Ugh, I think I'm getting sick. And it's all my own stupid fault.
Last night, Clayton and I went to the library (party animals! Woot! Woot!) and while waiting in line to check out a few books, I made the observation that I have yet to catch the cold that seems to plague me every year in the beginning of February. Not one to take such declarations lightly, I knocked on a nearby wooden desk for good luck.
My darling husband immediately pointed out that the wooden desk I just rapped my knuckles against was actually laminate and that I totally just jinxed myself.
"Well, whatever," I said, huffily. "Not that I believe in supersititions anyway."
Fast-forward to less than 12 hours later: I stumble out of bed with a clogged nostril, a swollen throat and a general feeling of impending "ick".
It's just too ironic not to mention.
Hopefully I can keep my symptoms at bay and successfully self-medicate with consistent doses of Vitamin C and Zinc because two years ago I had a nasty head cold on Valentine's Day and our "romantic evening at home" turned into a Vick's Vapor Rub body massage and NyQuil-induced coma.
Last year, my head cold came a little earlier and I was spared the sniffles on V-Day, but I don't want to take any chances this year. Valentine's Day is only 2 days away. I don't have much time to prevent and/or mend.
I know a lot of people totally hate Valentine's Day, but I love the cheesy red-and-pink holiday celebration and all that comes with it. In fact, I'm probably into Valentine's Day more than most people! Critics love to argue that you don't need a designated holiday to express love and appreciation for your loved ones, but those people are clearly bitter about something in their own lives or they hate chocolate (both being types of people that I am deeply suspicious of). While I totally agree with the V-Day Bashers' initial sentiments of not needing a special day to honor love, I still think it's a fun excuse to do something out of the ordinary with your significant other or family. If a consumer-driven, manufactured holiday means I get an extra bouquet of flowers during the year, so be it.
Huh, I wonder why I feel like I can never say "I love Valentine's Day!" without feeling the need to justify and defend my statement? I do the same thing whenever I mention that I still watch Glee or say that I wish that 90s mall bangs would come back in style.

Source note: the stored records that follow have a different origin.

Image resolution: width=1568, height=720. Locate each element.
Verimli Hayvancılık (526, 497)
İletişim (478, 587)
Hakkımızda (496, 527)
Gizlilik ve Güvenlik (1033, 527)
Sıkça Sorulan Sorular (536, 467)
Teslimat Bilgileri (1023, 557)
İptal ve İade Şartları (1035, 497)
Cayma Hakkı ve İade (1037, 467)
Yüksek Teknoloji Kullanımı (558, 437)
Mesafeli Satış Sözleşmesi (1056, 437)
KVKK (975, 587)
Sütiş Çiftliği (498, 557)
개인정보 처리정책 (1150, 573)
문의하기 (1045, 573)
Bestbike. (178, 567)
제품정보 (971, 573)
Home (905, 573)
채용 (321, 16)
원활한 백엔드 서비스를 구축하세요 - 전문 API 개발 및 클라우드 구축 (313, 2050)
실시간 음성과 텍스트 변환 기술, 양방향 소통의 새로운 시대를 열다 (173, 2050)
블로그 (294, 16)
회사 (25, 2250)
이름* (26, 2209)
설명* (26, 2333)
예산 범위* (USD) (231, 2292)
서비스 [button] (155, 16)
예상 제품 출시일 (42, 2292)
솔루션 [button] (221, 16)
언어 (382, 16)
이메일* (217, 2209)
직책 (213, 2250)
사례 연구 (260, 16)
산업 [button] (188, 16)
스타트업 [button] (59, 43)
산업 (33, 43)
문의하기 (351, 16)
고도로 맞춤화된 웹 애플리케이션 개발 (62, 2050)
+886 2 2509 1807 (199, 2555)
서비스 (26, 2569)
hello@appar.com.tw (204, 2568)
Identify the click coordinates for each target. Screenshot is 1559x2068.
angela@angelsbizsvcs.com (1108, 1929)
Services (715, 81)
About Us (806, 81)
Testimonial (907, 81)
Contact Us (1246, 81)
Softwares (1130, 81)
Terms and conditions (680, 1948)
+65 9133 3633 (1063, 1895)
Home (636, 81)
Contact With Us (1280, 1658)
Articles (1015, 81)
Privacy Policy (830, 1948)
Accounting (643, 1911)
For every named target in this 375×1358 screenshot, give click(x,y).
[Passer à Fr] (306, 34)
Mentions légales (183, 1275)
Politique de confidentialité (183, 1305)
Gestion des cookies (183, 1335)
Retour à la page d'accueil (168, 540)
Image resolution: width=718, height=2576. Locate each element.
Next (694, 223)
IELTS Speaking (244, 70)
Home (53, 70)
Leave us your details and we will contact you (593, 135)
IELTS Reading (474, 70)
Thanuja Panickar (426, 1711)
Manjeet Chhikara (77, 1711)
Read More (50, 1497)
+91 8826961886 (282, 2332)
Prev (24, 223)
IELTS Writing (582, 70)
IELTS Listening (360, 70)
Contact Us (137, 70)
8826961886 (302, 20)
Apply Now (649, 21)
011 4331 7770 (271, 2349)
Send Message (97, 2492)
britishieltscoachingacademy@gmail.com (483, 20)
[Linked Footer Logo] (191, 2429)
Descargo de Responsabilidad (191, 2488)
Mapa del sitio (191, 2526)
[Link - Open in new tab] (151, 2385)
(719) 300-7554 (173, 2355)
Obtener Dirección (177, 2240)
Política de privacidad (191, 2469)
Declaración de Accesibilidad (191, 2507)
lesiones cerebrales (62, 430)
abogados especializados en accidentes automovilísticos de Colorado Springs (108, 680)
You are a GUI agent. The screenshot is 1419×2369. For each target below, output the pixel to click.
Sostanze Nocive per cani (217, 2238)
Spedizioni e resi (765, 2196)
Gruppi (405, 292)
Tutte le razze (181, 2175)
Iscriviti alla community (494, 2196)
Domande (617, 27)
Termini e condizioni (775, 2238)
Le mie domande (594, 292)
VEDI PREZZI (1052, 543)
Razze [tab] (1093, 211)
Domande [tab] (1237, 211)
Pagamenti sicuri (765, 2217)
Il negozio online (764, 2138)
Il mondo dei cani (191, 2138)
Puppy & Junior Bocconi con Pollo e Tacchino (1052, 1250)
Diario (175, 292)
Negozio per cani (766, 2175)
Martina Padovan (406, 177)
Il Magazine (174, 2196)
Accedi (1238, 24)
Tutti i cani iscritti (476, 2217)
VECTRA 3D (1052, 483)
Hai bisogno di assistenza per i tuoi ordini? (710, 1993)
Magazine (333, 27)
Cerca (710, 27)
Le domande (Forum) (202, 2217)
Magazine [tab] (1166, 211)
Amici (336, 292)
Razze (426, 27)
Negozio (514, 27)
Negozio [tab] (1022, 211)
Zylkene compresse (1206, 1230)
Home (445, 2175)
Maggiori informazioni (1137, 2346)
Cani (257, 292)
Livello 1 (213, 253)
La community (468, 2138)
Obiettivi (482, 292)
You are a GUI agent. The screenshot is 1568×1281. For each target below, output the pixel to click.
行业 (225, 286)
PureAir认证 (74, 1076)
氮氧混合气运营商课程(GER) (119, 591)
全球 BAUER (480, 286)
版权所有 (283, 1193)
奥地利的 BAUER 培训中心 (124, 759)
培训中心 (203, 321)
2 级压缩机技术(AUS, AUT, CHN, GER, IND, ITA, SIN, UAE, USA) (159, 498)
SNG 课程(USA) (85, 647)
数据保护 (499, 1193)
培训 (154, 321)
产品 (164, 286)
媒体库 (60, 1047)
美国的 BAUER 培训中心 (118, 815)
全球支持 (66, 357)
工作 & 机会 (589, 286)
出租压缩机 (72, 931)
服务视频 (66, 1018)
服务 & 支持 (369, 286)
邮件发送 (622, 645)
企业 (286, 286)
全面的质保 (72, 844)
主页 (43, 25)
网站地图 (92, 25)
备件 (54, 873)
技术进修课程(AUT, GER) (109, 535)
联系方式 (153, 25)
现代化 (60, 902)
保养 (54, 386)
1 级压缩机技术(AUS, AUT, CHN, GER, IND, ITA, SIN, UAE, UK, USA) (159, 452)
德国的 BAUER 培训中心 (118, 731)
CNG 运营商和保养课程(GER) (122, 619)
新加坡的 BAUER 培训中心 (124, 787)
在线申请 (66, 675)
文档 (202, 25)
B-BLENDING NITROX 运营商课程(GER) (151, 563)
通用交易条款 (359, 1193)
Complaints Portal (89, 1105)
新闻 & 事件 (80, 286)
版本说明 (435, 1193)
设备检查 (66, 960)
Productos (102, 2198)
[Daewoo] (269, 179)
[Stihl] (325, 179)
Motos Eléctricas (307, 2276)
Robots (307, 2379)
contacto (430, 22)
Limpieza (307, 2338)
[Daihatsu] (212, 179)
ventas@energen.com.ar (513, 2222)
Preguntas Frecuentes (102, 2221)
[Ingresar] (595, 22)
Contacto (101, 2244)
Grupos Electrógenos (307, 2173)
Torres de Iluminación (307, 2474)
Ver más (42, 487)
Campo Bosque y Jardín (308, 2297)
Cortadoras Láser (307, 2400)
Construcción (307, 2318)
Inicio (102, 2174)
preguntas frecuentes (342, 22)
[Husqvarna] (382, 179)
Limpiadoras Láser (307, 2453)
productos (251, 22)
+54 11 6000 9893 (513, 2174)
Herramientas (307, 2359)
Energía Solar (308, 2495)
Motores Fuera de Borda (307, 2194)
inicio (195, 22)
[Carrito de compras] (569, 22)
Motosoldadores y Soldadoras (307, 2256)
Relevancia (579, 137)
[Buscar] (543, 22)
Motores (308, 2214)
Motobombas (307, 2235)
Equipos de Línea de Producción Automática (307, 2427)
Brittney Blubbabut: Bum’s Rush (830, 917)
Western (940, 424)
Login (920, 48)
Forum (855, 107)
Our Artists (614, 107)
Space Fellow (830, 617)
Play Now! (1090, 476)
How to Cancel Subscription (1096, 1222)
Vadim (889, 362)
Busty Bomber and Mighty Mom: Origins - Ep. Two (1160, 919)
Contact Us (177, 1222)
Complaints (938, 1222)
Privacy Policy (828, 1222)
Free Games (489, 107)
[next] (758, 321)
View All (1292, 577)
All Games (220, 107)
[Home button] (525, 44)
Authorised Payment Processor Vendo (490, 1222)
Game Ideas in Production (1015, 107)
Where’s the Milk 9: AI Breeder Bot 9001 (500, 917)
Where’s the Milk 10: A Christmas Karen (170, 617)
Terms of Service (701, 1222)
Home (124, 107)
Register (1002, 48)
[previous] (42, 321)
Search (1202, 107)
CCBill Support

Last night I prepared to take my love of Valentine's Day to the office and stayed up way too late baking both of our coworkers cookies n' cream cupcakes! I was going to crown my darling little cupcakes with a whipped cookies n' cream icing made from lots and lots of Cool Whip, but after following the recipe exactly as it was written, the icing was not of spreading consistency. It was a chilly, drippy mess ... that tasted delicious. So I tossed the icing in a Tupperware container and stashed in the fridge for our next "Whipped Cream Soup" craving.
Dissapointed, I scrapped that batch and went back to my tried and true vanilla frosting recipe, this time adding a dozen crushed orea cookies to the mixture.
Though the pictures don't do the color justice, I dyed the icing pink with a few drops of red food coloring. The chunky cookie pieces made it impossible to use my frosting kit (boo!), so I had to settle for slapping on icing the old fashioned way—with a spatula.
I now have less than 24 hours to decide what to give up for Lent and as evidenced in the above photos, saying no to sugar or cake for 6 weeks probably isn't an option.
I've heard that you're not even supposed to acknowledge what you're giving up for Lent, that it's an expression of self-sacrifice solely between you and God. Well, I've got news for you: If I'm going to suffer, I won't do it quietly. (I'm incapable of doing anything quietly, according to Clayton.) PEOPLE NEED TO KNOW OF MY ANGUISH.
I'm just kidding.
I gave up Diet Coke last year and that went ... well. Who knows what I will choose this year. Whatever is, it can't be for personal gain (i.e. "If I give up food, think of how skinny I'll be after 6 weeks!" or "If I give up my job, I can sit around in my pajamas and eat Fruit Loops all day!"), so I'll have to think about it for awhile before I come to any radical decisions.
But of one thing you can be sure, I'm "Never Gonna Give You Up", Rick Astley.
And I know "I Won't Give Up" on Jason Mraz.
But you can certainly count on me to "Give Up the Funk"!
Okay, that's enough of that.
Do you participate in Lent? What have you "given up" in the past?